ASSIGNMENT:
Make an exact copy of all the entries below, with the pictures left out.

[Saved data entries]

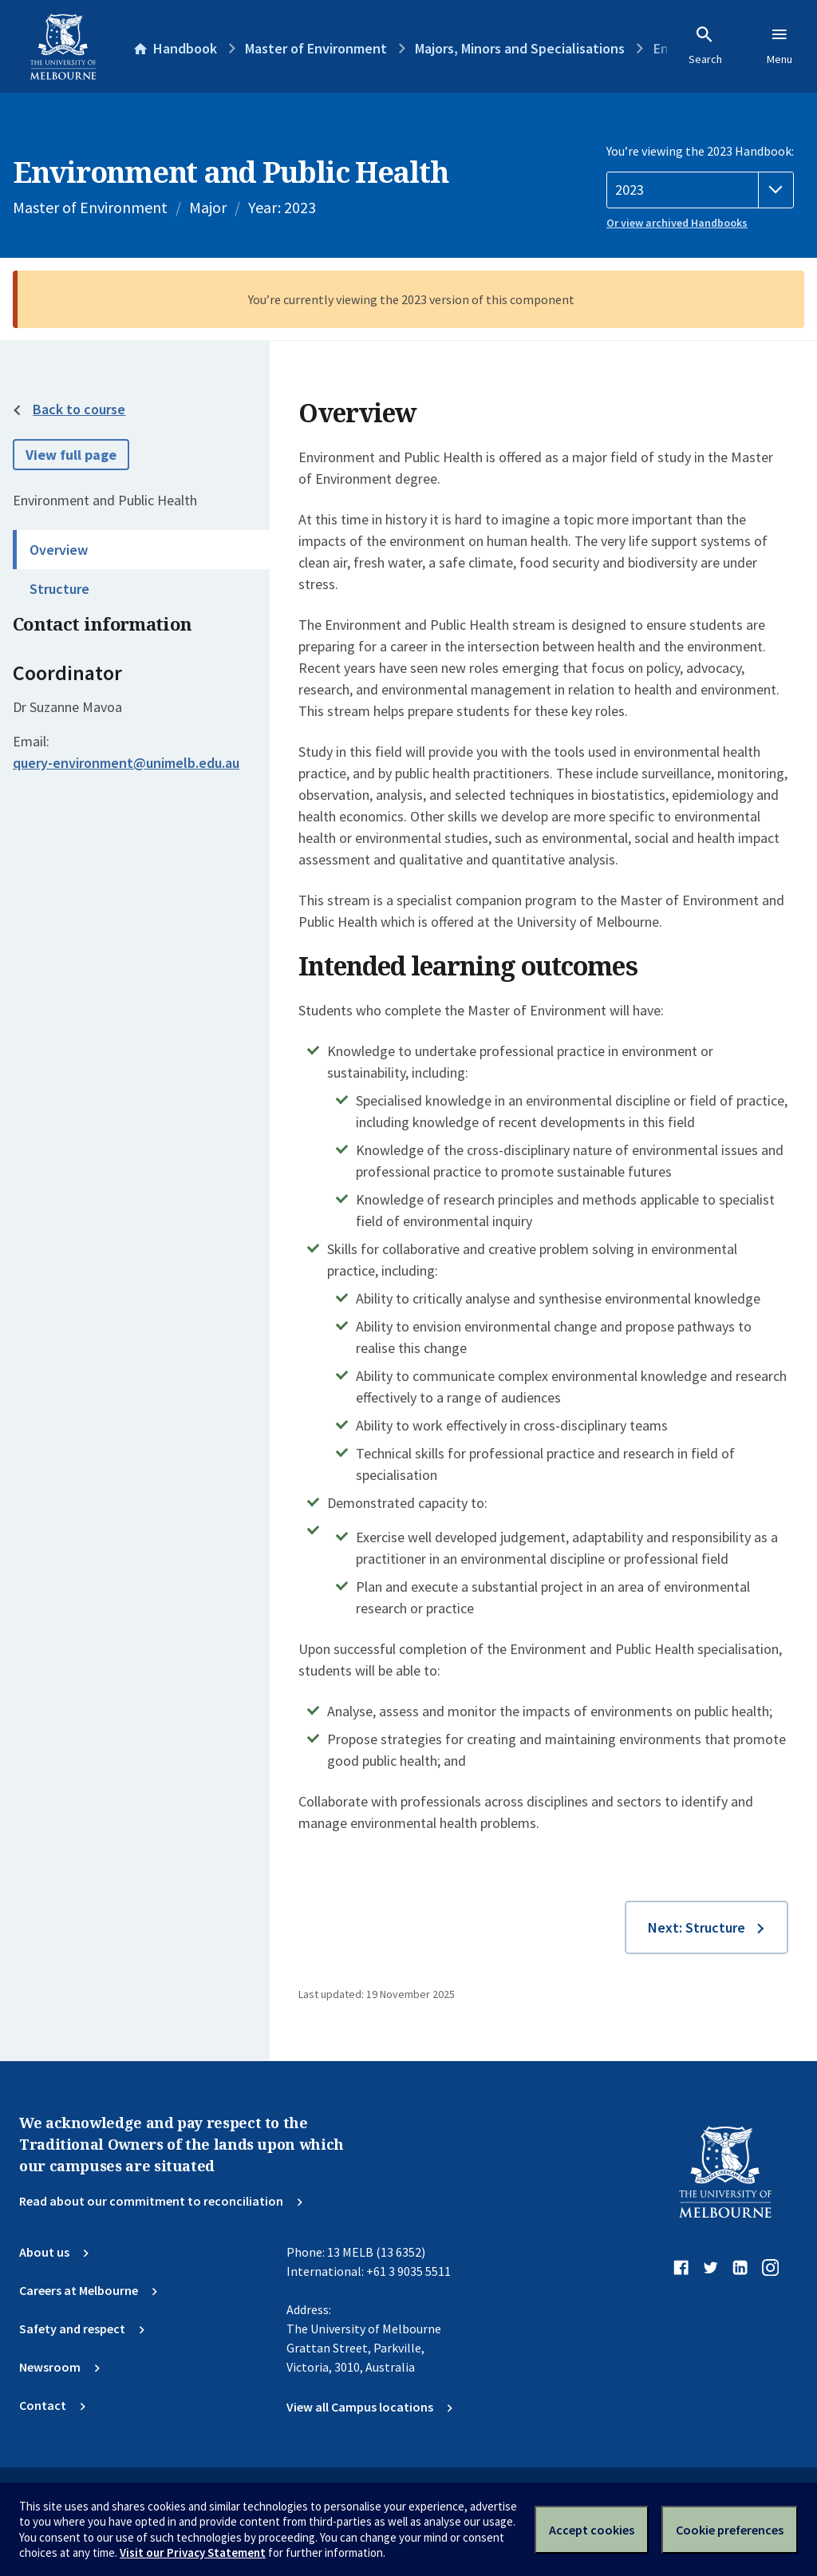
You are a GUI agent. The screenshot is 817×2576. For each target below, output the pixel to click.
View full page (71, 454)
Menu (779, 45)
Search (705, 45)
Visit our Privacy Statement (193, 2552)
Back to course (79, 409)
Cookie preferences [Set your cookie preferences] (729, 2530)
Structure (59, 589)
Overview (59, 549)
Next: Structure (696, 1927)
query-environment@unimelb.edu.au (126, 763)
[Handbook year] (700, 190)
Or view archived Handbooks (677, 223)
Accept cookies (591, 2530)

TASK SOLUTION:
You are a GUI agent. The screenshot is 817×2576. For each target below, output the pixel to click.
View full page (71, 454)
Menu (779, 45)
Search (705, 45)
Visit our Privacy Statement (193, 2552)
Back to course (79, 409)
Cookie preferences [Set your cookie preferences] (729, 2530)
Structure (59, 589)
Overview (59, 549)
Next: Structure (696, 1927)
query-environment@unimelb.edu.au (126, 763)
[Handbook year] (700, 190)
Or view archived Handbooks (677, 223)
Accept cookies (591, 2530)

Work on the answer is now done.